> SUPPLIED MATERIAL:
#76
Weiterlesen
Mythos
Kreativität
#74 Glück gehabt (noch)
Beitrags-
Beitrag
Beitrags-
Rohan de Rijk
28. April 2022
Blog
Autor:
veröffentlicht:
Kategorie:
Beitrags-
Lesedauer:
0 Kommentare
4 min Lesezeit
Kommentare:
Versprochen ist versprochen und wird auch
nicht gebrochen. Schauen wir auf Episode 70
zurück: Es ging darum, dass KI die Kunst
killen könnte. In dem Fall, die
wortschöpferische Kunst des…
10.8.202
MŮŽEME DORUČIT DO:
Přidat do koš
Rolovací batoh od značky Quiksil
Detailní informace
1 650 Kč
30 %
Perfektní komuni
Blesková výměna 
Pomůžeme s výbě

---

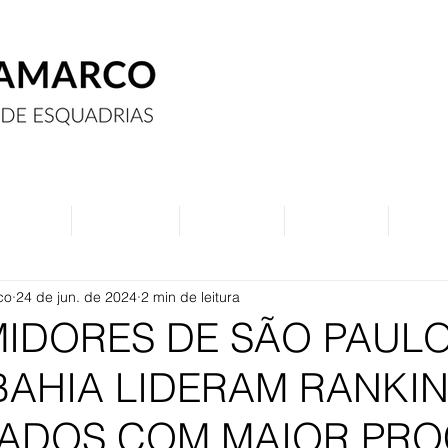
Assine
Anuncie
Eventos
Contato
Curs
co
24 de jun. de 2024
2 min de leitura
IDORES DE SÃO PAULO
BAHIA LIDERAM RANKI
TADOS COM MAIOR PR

* * *

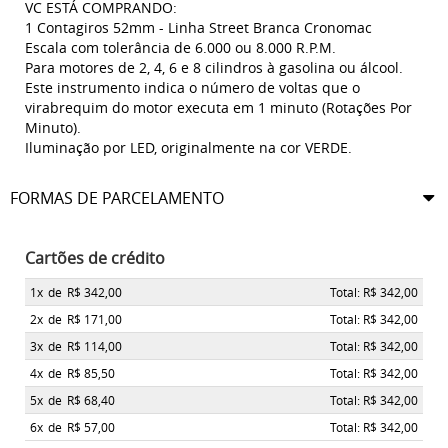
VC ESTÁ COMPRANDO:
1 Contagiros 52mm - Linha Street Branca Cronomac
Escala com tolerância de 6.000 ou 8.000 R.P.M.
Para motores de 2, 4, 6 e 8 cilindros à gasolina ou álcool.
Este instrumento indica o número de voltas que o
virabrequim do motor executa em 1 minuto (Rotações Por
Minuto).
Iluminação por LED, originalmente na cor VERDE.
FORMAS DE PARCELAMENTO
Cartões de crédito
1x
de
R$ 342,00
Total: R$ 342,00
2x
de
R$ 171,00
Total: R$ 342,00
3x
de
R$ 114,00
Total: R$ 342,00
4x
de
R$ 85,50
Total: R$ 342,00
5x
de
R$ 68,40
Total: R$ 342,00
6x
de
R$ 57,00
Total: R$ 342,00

> WHAT THE TASK REQUIRES: Looking at the data above, return every line from the one with "28. April 2022" down to the one with "Pomůžeme s výbě", exactly and inclusively.

> SOLUTION FOR THIS EXERCISE:
28. April 2022
Blog
Autor:
veröffentlicht:
Kategorie:
Beitrags-
Lesedauer:
0 Kommentare
4 min Lesezeit
Kommentare:
Versprochen ist versprochen und wird auch
nicht gebrochen. Schauen wir auf Episode 70
zurück: Es ging darum, dass KI die Kunst
killen könnte. In dem Fall, die
wortschöpferische Kunst des…
10.8.202
MŮŽEME DORUČIT DO:
Přidat do koš
Rolovací batoh od značky Quiksil
Detailní informace
1 650 Kč
30 %
Perfektní komuni
Blesková výměna 
Pomůžeme s výbě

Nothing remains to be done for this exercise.